■ WORK REQUIRED ■
Each record that follows should be repeated exactly, minus any images.

■ RECORDS FOR THE EXERCISE ■
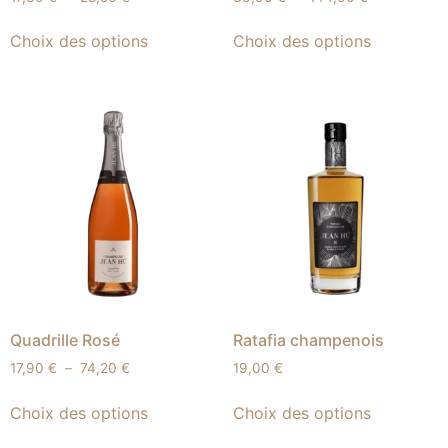
Choix des options
Choix des options
Quadrille Rosé
Ratafia champenois
17,90
€
–
74,20
€
19,00
€
Choix des options
Choix des options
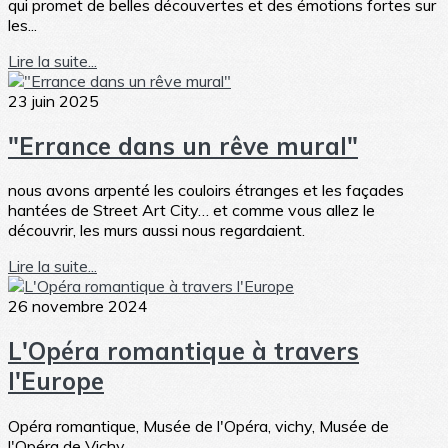
qui promet de belles découvertes et des émotions fortes sur
les...
Lire la suite...
23 juin 2025
"Errance dans un rêve mural"
nous avons arpenté les couloirs étranges et les façades
hantées de Street Art City… et comme vous allez le
découvrir, les murs aussi nous regardaient.
Lire la suite...
26 novembre 2024
L'Opéra romantique à travers
l'Europe
Opéra romantique, Musée de l'Opéra, vichy, Musée de
l'Opéra de Vichy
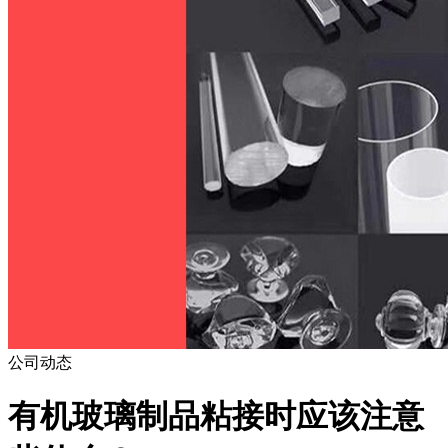
公司动态
有机玻璃制品粘接时应该注意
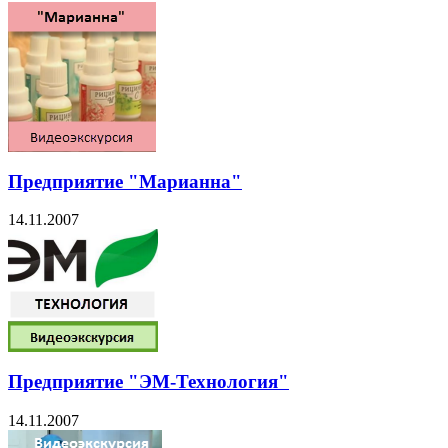
Предприятие "Марианна"
14.11.2007
Предприятие "ЭМ-Технология"
14.11.2007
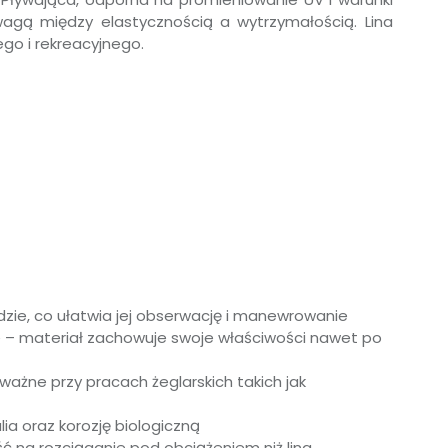
agą między elastycznością a wytrzymałością. Lina
go i rekreacyjnego.
odzie, co ułatwia jej obserwację i manewrowanie
e – materiał zachowuje swoje właściwości nawet po
ważne przy pracach żeglarskich takich jak
ia oraz korozję biologiczną
ść na rozciąganie pod obciążeniem niż lina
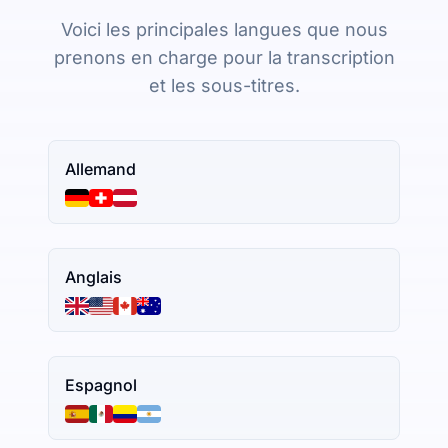
Voici les principales langues que nous
prenons en charge pour la transcription
et les sous-titres.
Allemand
Anglais
Espagnol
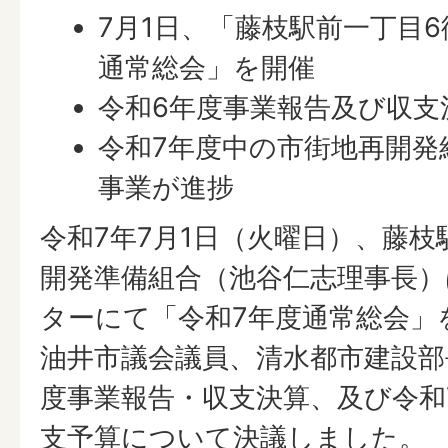
7月1日、「藤枝駅前一丁目
通常総会」を開催
令和6年度事業報告及び収支
令和7年度中の市街地再開発
事業が進捗
令和7年7月1日（火曜日）、藤枝
開発準備組合（池谷仁志理事長）
ターにて「令和7年度通常総会」
油井市議会議員、清水都市建設部
度事業報告・収支決算、及び令和
支予算について決議しました。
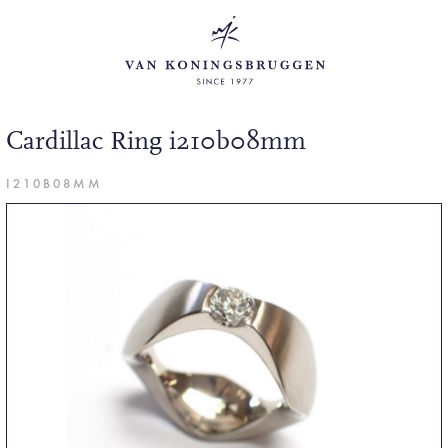
Cardillac Ring i210b08mm
I210B08MM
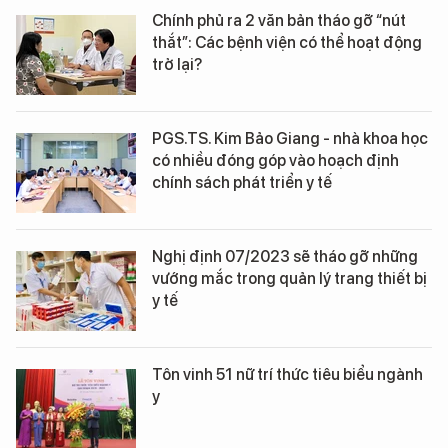
Chính phủ ra 2 văn bản tháo gỡ “nút
thắt”: Các bệnh viện có thể hoạt động
trở lại?
PGS.TS. Kim Bảo Giang - nhà khoa học
có nhiều đóng góp vào hoạch định
chính sách phát triển y tế
Nghị định 07/2023 sẽ tháo gỡ những
vướng mắc trong quản lý trang thiết bị
y tế
Tôn vinh 51 nữ trí thức tiêu biểu ngành
y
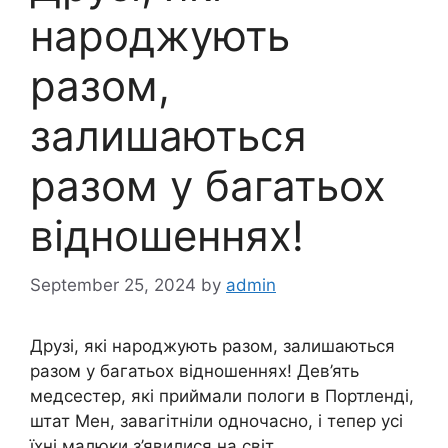
народжують
разом,
залишаються
разом у багатьох
відношеннях!
September 25, 2024
by
admin
Друзі, які народжують разом, залишаються
разом у багатьох відношеннях! Дев’ять
медсестер, які приймали пологи в Портленді,
штат Мен, завагітніли одночасно, і тепер усі
їхні малюки з’явилися на світ.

■ EXERCISE ANSWER ■
Choix des options
Choix des options
Quadrille Rosé
Ratafia champenois
17,90
€
–
74,20
€
19,00
€
Choix des options
Choix des options
qui promet de belles découvertes et des émotions fortes sur
les...
Lire la suite...
23 juin 2025
"Errance dans un rêve mural"
nous avons arpenté les couloirs étranges et les façades
hantées de Street Art City… et comme vous allez le
découvrir, les murs aussi nous regardaient.
Lire la suite...
26 novembre 2024
L'Opéra romantique à travers
l'Europe
Opéra romantique, Musée de l'Opéra, vichy, Musée de
l'Opéra de Vichy
公司动态
有机玻璃制品粘接时应该注意
Предприятие "Марианна"
14.11.2007
Предприятие "ЭМ-Технология"
14.11.2007
agą między elastycznością a wytrzymałością. Lina
go i rekreacyjnego.
odzie, co ułatwia jej obserwację i manewrowanie
e – materiał zachowuje swoje właściwości nawet po
ważne przy pracach żeglarskich takich jak
ia oraz korozję biologiczną
ść na rozciąganie pod obciążeniem niż lina
Voici les principales langues que nous
prenons en charge pour la transcription
et les sous-titres.
Allemand
Anglais
Espagnol
7月1日、「藤枝駅前一丁目
通常総会」を開催
令和6年度事業報告及び収支
令和7年度中の市街地再開発
事業が進捗
令和7年7月1日（火曜日）、藤枝
開発準備組合（池谷仁志理事長）
ターにて「令和7年度通常総会」
油井市議会議員、清水都市建設部
度事業報告・収支決算、及び令和
支予算について決議しました。
Cardillac Ring i210b08mm
I210B08MM
Chính phủ ra 2 văn bản tháo gỡ “nút
thắt”: Các bệnh viện có thể hoạt động
trở lại?
PGS.TS. Kim Bảo Giang - nhà khoa học
có nhiều đóng góp vào hoạch định
chính sách phát triển y tế
Nghị định 07/2023 sẽ tháo gỡ những
vướng mắc trong quản lý trang thiết bị
y tế
Tôn vinh 51 nữ trí thức tiêu biểu ngành
y
народжують
разом,
залишаються
разом у багатьох
відношеннях!
September 25, 2024
by
admin
Друзі, які народжують разом, залишаються
разом у багатьох відношеннях! Дев’ять
медсестер, які приймали пологи в Портленді,
штат Мен, завагітніли одночасно, і тепер усі
їхні малюки з’явилися на світ.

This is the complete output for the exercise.